DATA SUPPLIED:
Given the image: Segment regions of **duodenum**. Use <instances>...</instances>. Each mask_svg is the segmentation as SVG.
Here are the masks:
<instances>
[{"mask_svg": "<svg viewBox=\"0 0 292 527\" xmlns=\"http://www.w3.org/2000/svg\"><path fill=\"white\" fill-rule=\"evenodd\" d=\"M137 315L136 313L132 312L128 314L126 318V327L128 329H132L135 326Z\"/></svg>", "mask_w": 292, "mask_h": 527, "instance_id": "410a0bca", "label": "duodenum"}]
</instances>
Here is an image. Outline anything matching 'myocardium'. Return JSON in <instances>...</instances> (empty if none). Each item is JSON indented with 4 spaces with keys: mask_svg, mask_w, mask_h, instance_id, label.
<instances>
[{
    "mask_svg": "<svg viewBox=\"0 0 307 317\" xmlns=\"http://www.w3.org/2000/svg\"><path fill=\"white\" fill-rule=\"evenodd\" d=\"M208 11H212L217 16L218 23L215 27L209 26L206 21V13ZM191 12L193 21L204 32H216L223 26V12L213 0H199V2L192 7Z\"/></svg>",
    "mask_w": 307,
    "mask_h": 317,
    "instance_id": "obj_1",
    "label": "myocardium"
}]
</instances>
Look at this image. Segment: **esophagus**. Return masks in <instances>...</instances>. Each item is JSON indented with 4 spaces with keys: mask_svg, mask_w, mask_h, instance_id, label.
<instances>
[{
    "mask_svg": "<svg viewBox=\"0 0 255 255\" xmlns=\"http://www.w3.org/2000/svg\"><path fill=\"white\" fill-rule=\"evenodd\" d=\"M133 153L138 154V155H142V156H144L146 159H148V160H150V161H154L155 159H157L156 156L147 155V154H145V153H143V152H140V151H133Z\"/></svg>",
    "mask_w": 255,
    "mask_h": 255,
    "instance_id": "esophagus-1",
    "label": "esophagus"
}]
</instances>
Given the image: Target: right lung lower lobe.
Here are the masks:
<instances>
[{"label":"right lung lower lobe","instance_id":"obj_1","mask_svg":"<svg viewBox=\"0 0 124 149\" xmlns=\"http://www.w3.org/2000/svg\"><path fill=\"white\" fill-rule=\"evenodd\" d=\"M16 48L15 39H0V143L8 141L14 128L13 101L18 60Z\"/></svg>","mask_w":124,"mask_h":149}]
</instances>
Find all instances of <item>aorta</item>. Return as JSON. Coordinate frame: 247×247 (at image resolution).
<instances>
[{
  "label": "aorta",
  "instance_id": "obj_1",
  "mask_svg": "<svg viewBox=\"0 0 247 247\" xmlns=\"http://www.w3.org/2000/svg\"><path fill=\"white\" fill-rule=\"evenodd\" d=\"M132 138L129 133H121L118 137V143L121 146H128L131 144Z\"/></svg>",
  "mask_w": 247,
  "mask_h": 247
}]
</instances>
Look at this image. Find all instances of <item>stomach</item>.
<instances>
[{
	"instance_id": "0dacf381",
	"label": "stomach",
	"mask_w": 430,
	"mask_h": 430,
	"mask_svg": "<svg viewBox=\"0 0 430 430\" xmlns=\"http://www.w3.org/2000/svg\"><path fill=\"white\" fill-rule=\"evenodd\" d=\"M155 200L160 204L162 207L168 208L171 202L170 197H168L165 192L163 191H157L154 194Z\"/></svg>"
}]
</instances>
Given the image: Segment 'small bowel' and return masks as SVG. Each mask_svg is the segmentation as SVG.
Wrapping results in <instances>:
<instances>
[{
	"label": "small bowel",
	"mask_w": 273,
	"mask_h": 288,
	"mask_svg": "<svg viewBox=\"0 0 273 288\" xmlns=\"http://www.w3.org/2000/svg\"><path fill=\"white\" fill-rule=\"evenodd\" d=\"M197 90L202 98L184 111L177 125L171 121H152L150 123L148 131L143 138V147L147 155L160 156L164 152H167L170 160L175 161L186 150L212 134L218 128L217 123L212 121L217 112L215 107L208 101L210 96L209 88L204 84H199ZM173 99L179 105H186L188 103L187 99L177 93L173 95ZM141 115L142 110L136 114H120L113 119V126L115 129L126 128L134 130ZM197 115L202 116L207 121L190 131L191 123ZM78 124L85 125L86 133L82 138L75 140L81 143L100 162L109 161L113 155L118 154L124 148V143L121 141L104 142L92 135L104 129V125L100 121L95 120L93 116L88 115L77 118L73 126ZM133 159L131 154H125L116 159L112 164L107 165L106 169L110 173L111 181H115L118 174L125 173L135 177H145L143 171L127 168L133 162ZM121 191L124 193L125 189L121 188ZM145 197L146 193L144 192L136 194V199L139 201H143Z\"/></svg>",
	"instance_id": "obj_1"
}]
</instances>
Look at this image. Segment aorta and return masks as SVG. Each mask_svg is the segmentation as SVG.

==

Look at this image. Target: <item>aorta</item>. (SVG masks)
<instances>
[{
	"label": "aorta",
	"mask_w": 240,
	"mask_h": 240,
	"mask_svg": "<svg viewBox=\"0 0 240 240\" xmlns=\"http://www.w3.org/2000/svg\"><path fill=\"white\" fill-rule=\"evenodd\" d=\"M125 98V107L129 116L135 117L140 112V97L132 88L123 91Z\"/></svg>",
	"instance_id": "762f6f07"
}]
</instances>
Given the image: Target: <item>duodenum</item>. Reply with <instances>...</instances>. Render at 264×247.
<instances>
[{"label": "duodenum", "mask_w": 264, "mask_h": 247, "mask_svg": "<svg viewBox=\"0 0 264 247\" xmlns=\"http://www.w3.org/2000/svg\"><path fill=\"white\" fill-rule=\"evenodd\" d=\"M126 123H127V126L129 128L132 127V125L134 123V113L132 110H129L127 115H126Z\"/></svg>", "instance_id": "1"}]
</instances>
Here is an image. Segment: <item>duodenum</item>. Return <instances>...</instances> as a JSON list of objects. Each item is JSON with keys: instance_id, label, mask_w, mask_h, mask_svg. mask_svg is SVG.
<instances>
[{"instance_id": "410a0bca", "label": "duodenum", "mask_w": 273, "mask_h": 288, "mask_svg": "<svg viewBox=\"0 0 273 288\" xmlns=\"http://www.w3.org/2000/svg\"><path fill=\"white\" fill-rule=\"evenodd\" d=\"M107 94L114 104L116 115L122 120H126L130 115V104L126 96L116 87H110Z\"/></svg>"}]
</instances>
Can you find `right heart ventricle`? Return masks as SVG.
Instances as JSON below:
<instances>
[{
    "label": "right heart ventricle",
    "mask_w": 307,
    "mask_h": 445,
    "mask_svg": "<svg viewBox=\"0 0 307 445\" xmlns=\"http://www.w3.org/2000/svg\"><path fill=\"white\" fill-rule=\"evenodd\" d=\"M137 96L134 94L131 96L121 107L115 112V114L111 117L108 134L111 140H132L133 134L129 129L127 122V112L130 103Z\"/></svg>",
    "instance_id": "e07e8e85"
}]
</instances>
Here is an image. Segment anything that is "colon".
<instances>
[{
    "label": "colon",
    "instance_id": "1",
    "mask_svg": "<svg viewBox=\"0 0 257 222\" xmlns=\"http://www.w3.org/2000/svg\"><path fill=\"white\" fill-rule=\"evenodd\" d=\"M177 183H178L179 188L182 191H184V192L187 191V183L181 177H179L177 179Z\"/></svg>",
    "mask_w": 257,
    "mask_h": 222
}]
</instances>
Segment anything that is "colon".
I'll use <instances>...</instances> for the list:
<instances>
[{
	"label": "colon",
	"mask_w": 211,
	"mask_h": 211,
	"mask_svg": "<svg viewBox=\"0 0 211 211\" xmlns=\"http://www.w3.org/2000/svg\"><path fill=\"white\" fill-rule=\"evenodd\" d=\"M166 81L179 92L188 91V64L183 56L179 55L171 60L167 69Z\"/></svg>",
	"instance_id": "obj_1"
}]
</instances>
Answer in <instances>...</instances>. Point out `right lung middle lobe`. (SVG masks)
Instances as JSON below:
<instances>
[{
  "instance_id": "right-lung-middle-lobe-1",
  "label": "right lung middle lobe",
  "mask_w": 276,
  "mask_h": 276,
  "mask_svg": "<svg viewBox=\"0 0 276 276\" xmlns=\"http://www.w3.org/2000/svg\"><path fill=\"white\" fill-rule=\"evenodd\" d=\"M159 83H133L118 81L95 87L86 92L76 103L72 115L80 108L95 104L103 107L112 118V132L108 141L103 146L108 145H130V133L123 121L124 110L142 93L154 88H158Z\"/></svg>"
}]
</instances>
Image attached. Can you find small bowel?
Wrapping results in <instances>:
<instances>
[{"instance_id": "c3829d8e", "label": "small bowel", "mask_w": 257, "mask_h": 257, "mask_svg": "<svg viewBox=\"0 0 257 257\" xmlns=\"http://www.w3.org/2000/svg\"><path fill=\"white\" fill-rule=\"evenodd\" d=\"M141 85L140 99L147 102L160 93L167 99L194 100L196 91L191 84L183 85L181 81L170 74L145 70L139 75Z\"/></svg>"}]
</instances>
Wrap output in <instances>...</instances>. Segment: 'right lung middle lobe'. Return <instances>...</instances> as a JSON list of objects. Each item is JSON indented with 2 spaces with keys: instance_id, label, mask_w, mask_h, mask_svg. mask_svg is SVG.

PROBLEM DETAILS:
All lines above from the one holding "Image attached. Can you find small bowel?" to the one holding "Wrap output in", inclusive, are to be copied exactly; no other line is wanted.

SOLUTION TO THIS PROBLEM:
Image attached. Can you find small bowel?
Wrapping results in <instances>:
<instances>
[{"instance_id": "c3829d8e", "label": "small bowel", "mask_w": 257, "mask_h": 257, "mask_svg": "<svg viewBox=\"0 0 257 257\" xmlns=\"http://www.w3.org/2000/svg\"><path fill=\"white\" fill-rule=\"evenodd\" d=\"M141 85L140 99L147 102L160 93L167 99L194 100L196 91L191 84L183 85L181 81L170 74L145 70L139 75Z\"/></svg>"}]
</instances>
Wrap output in <instances>...</instances>. Segment: 'right lung middle lobe'. Return <instances>...</instances> as a JSON list of objects. Each item is JSON indented with 2 spaces with keys: instance_id, label, mask_w, mask_h, mask_svg. mask_svg is SVG.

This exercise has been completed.